Studieninhalte der Digitalen Geisteswissenschaften
Generell sind die Studieninhalte je nach Standort recht heterogen; an der Uni Trier ist der Bachelor vergleichsweise breit aufgestellt und umfasst die Fachbereiche Digital Humanities, Computerlinguistik, Medienwissenschaften und Phonetik. Im Masterstudiengang können sich die Studentinnen dann auf einen dieser Bereiche fokussieren. An der Universität Bamberg beispielsweise ist der Studiengang eher medieninformatisch ausgerichtet, andere Standorte legen Schwerpunkte auch auf Geschichte, Literaturwissenschaft oder Archäologie. Auch ein Fernstudium der Digital Humanities ist möglich, beispielsweise bietet die FernUni Hagen diesen Studiengang an.
Standortübergreifend sind jedoch die methodischen Schlüsselkompetenzen, die im Studium vermittelt werden: Die Möglichkeiten der Digitalisierung im Allgemeinen und die Veränderungen, die die digitale Transformation mit sich bringt. Zu den Lehrinhalten zählen beispielsweise der Umgang mit Datenbanken, das Programmieren sowie Kenntnisse über das maschinelle Lernen und künstliche Intelligenz, über statistische Verfahren oder auch im Natural language processing (NLP), also Kenntnisse zur Anwendung von Techniken und Methoden zur maschinellen Verarbeitung natürlicher Sprache. Das Studium ist in der Regel stark praxisorientiert und wird anhand von Beispielprojekten, Forschungsfragen oder Anwendungsperspektiven aufgebaut.

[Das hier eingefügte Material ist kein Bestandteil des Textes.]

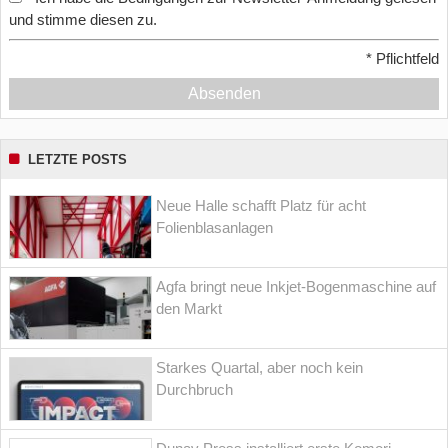
und stimme diesen zu.
*
Pflichtfeld
Absenden
LETZTE POSTS
Neue Halle schafft Platz für acht
Folienblasanlagen
Agfa bringt neue Inkjet-Bogenmaschine auf
den Markt
Starkes Quartal, aber noch kein
Durchbruch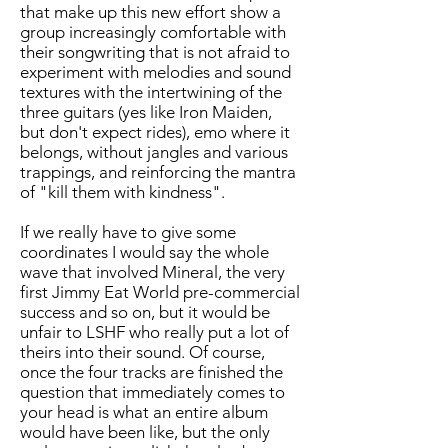
that make up this new effort show a
group increasingly comfortable with
their songwriting that is not afraid to
experiment with melodies and sound
textures with the intertwining of the
three guitars (yes like Iron Maiden,
but don't expect rides), emo where it
belongs, without jangles and various
trappings, and reinforcing the mantra
of "kill them with kindness".
If we really have to give some
coordinates I would say the whole
wave that involved Mineral, the very
first Jimmy Eat World pre-commercial
success and so on, but it would be
unfair to LSHF who really put a lot of
theirs into their sound. Of course,
once the four tracks are finished the
question that immediately comes to
your head is what an entire album
would have been like, but the only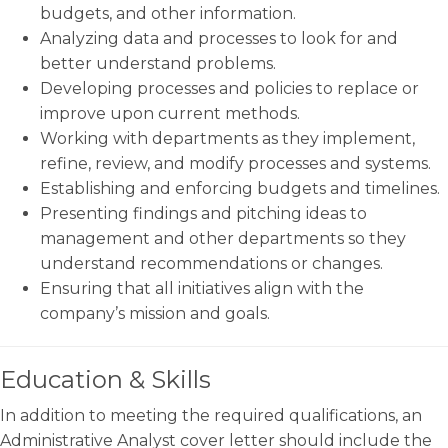
budgets, and other information.
Analyzing data and processes to look for and
better understand problems.
Developing processes and policies to replace or
improve upon current methods.
Working with departments as they implement,
refine, review, and modify processes and systems.
Establishing and enforcing budgets and timelines.
Presenting findings and pitching ideas to
management and other departments so they
understand recommendations or changes.
Ensuring that all initiatives align with the
company’s mission and goals.
Education & Skills
In addition to meeting the required qualifications, an
Administrative Analyst cover letter should include the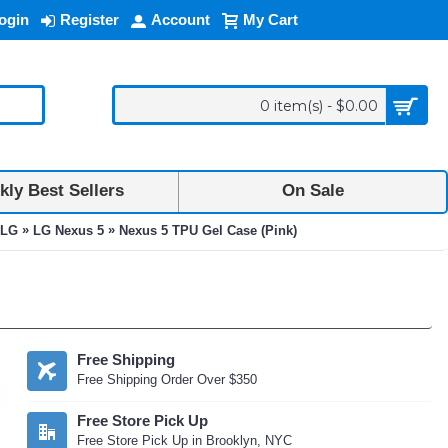
ogin
Register
Account
My Cart
0 item(s) - $0.00
ly Best Sellers
On Sale
»
»
LG
LG Nexus 5
Nexus 5 TPU Gel Case (Pink)
Free Shipping
Free Shipping Order Over $350
Free Store Pick Up
Free Store Pick Up in Brooklyn, NYC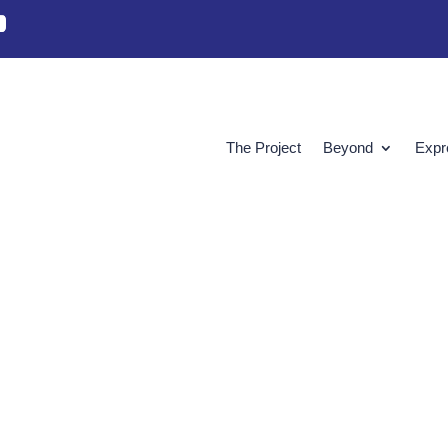
The Project
Beyond
Expr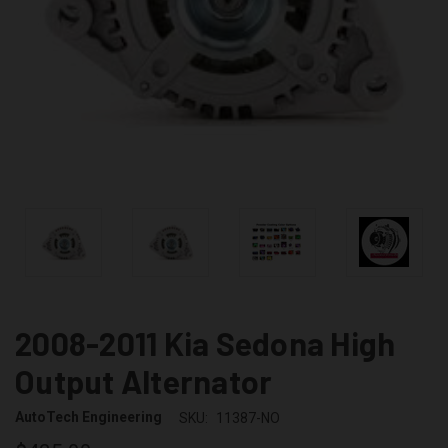
2008-2011 Kia Sedona High
Output Alternator
AutoTech Engineering
SKU:
11387-NO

Darüber hinaus gibt es weiterhin die Möglichkeit, seinen Bachelor in einem rein geisteswissenschaftlichen Fach oder in Informatik zu machen, und sich dann im Master in der anderen Richtung zu spezialisieren. In der Praxis sind es zum Großteil Geisteswissenschaftler mit Bachelorabschluss, die aus Interesse oder aus berufsstrategischen Gründen den Entschluss fassen, sich im Masterstudiengang die technische Komponente anzueignen.